When played as parody or satire, the Hillbilly Horror brings only a few entries to the table, with Tucker & Dale Vs. Evil and The Cabin in the Woods being the best of what’s out there. Throw in the supernatural, and The Evil Dead films take the crown. There are a lot of films that dabble with the Hillbilly Horror genre, the most well-known being the Friday the 13th series, Motel Hell, and Camp Sleepaway, though most of these are more straight-up slashers. More recently, Cabin Fever and Wrong Turn, each with their own franchises and remakes, definitely fall into the Hillbilly Horror category, but nonetheless offer tired and worn out stereotypes that fail to create tension or amuse beyond the first viewing. The horror of this trope comes from the setting, the fact that the crazed clans get away with the evil again and again, and the natural fear of being the ‘other’, from both sides of the fence. Adding more violence and gory special effects doesn’t make anything scarier, that just makes them more violent and gory, and often completely undermines the power of the setting and characters.
Sadly, we’re likely to see more of these films, and with that comes more pushback from certain groups concerning them. Universal recently shelved their film, The Hunt, which was basically a remake of The Most Dangerous Game with a larger cast and more violence, due to conservatives being quite unhappy with the concept of ‘elites vs. deplorables’, even though it was the deplorables that were the ultimate heroes of the story. The Hunt looked like it might fall into the Hillbilly Horror category albeit subverted and cast against type. The pushback and subsequent shelving of the film from conservative pressure sets a dangerous precedent and reeks of censorship, but also brings a certain sentiment to mind, that a lot of the films and stories with this genre are using outdated stereotypes to fulfill certain cardboard character cut-outs that lends to sloppy storylines and overall lazy writing. If we’re to continue to use this trope, then we’re going to have to do better than the likes of Cabin Fever or Wrong Turn. Who knows if The Hunt would have been of more quality than the usual fare, perhaps even with somewhat of an underlying message about the current the state of America. Hopefully, Universal will see they’ve made a mistake cowering to unsubstantiated pressure and will release the film at a later date.

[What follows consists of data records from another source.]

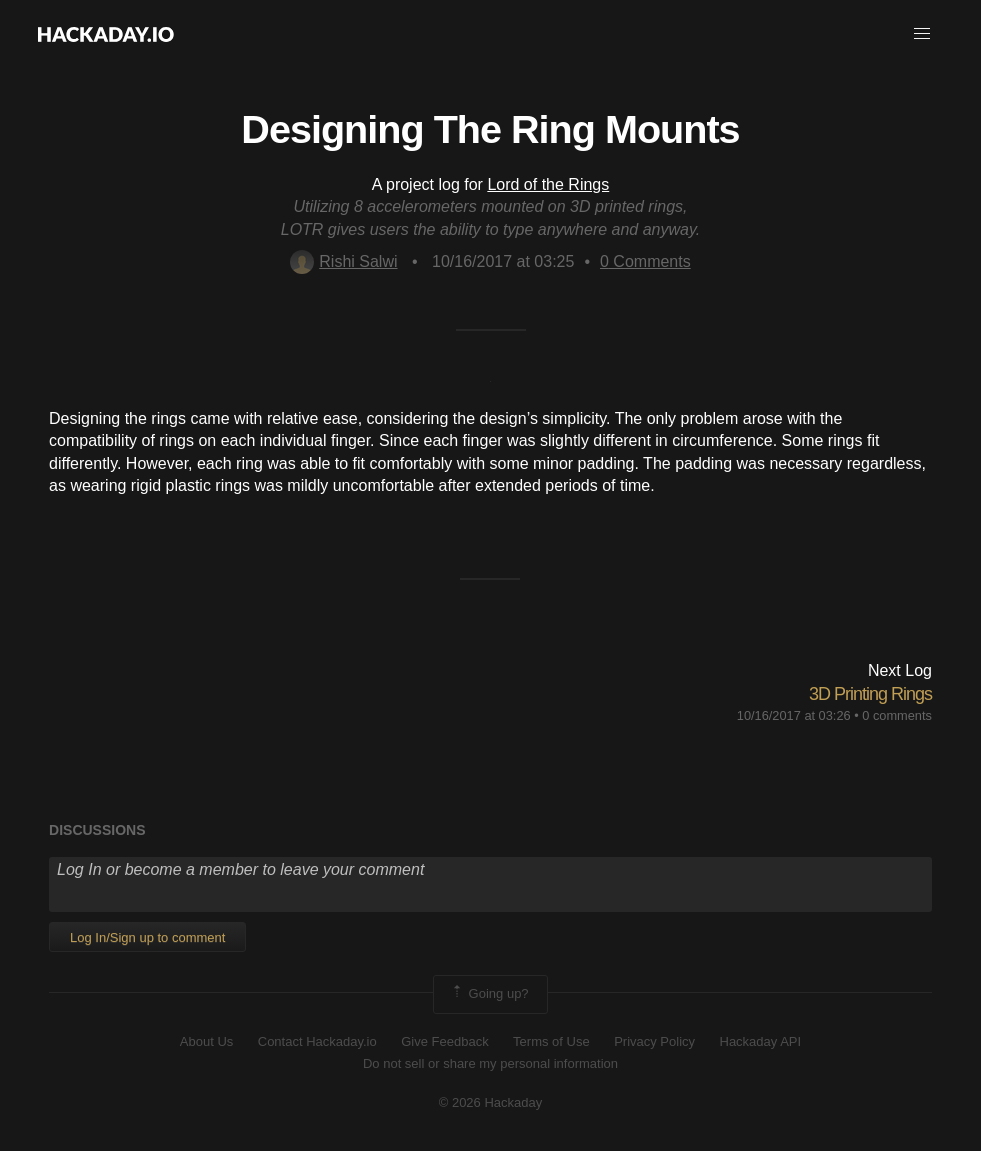 The width and height of the screenshot is (981, 1151). I want to click on Give Feedback, so click(444, 1041).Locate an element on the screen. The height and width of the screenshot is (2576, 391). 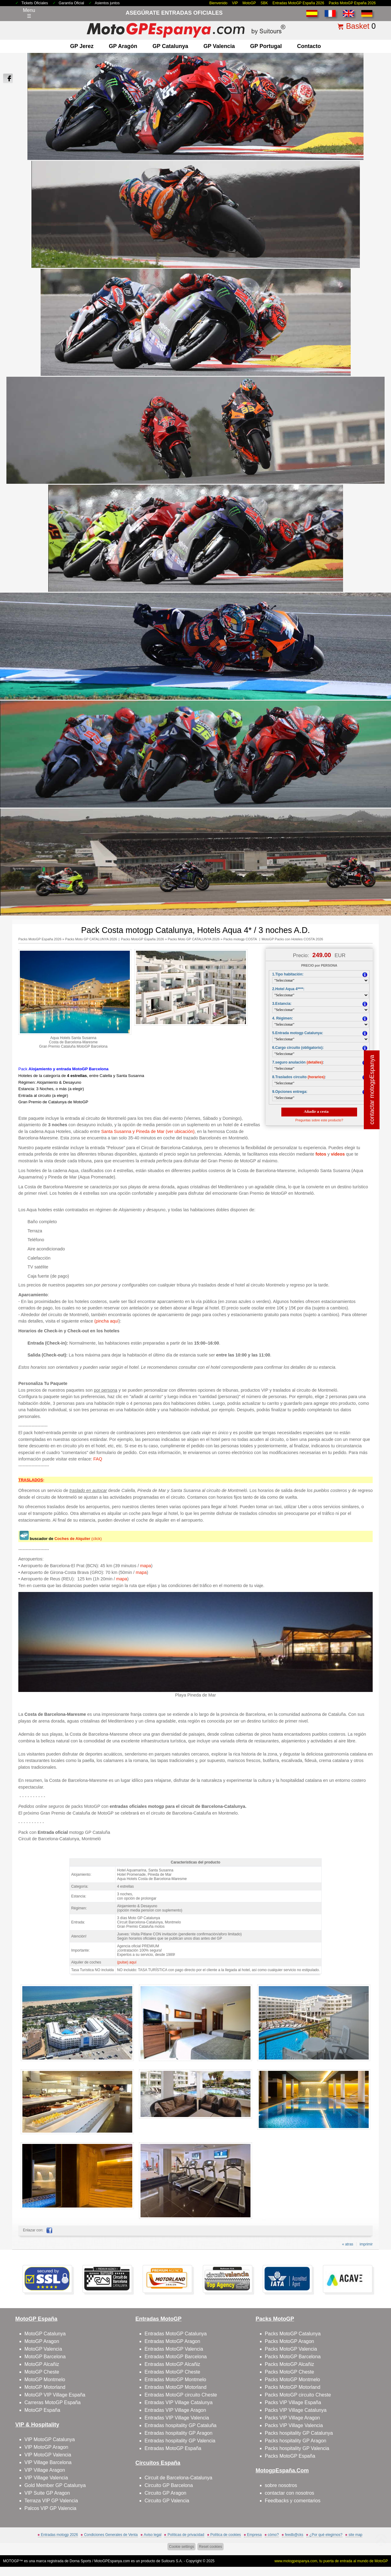
GP Valencia is located at coordinates (219, 46).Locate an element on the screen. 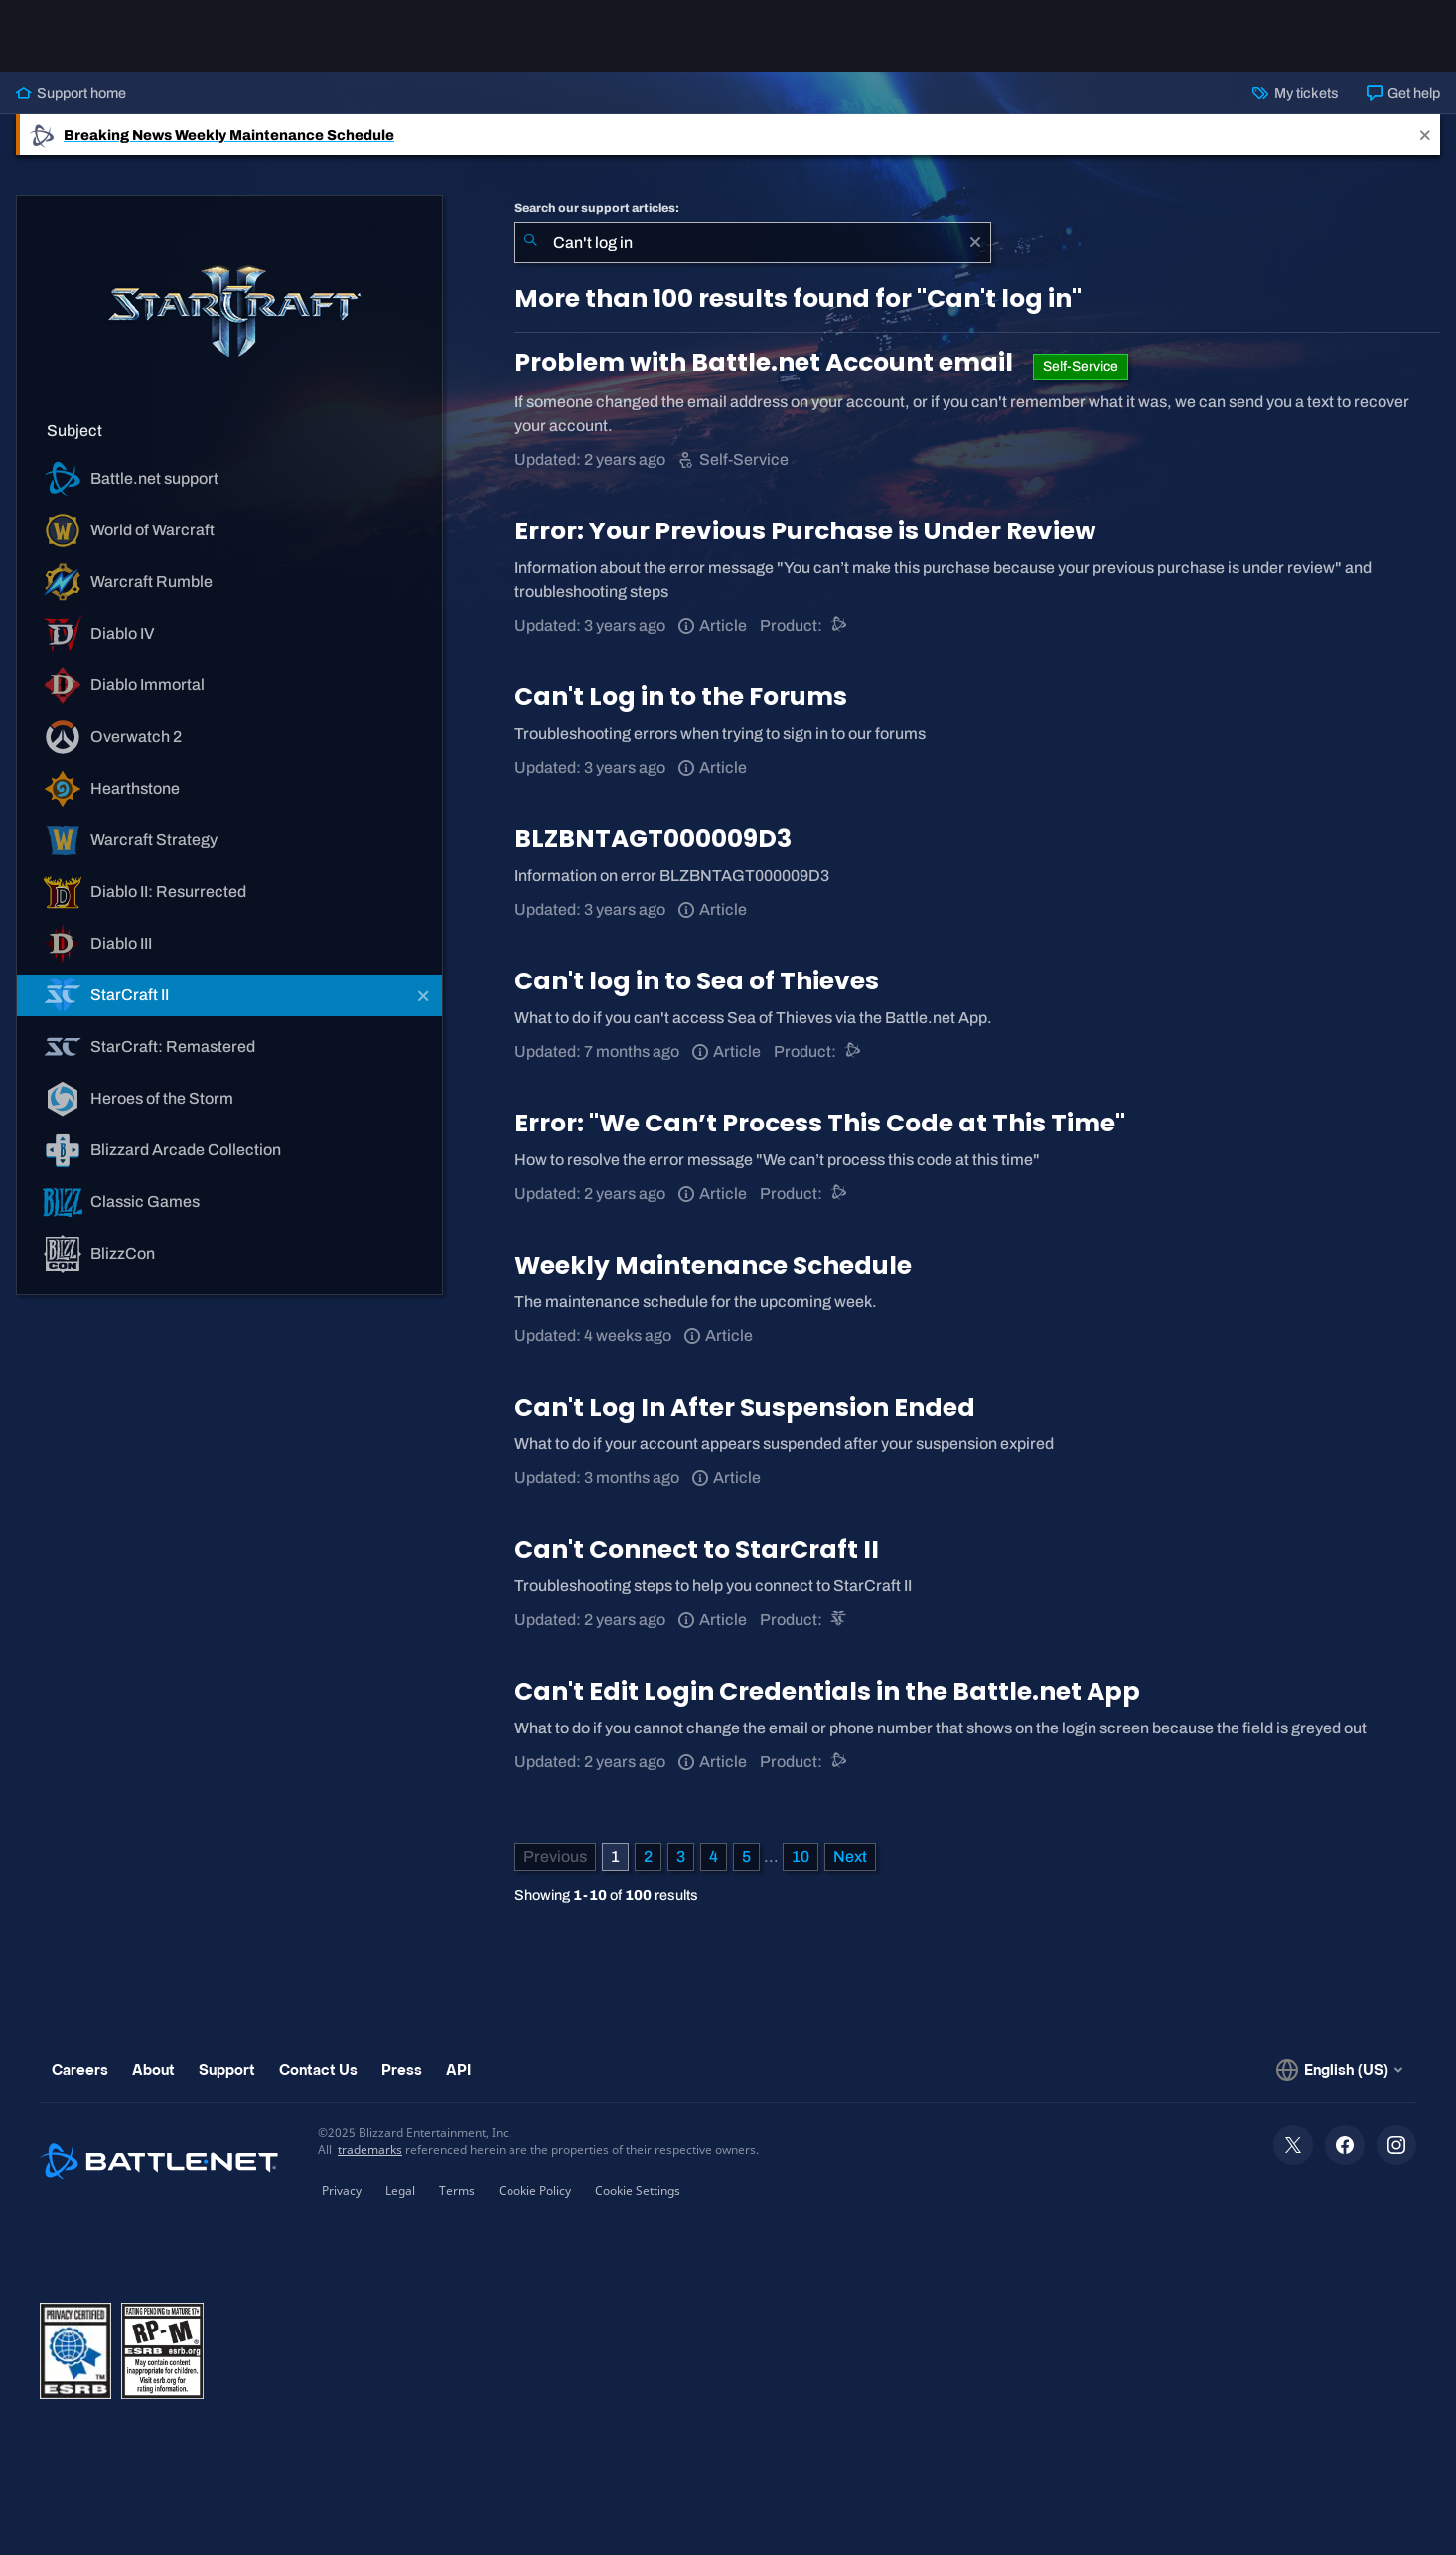 The height and width of the screenshot is (2555, 1456). [combobox] is located at coordinates (752, 242).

For the Hillbilly Horror trope, it’s important to note that the best of these use the concept of family and togetherness ramped up to eleven in ways that most normal people would view as abnormal and even horrifying, yet these are the same moral qualities instilled within all of us from birth. These backwoods, often murderous people are mirror images of those that invade their homes uninvited, and they are merely protecting their property and each other. There’s nothing more important than family, and even the family that kills together, stays together. What makes this genre so scary is that it could really happen, that there are families out there, separated from civilization, living off the land either by choice or severe socio-economic conditions, that are just like me and you, and their family values are just as important as ours. So maybe if you’re out camping with some friends and you hear something crashing through the woods at night, just remember that you’re the visitors, and someone out there might not think you’re very welcome.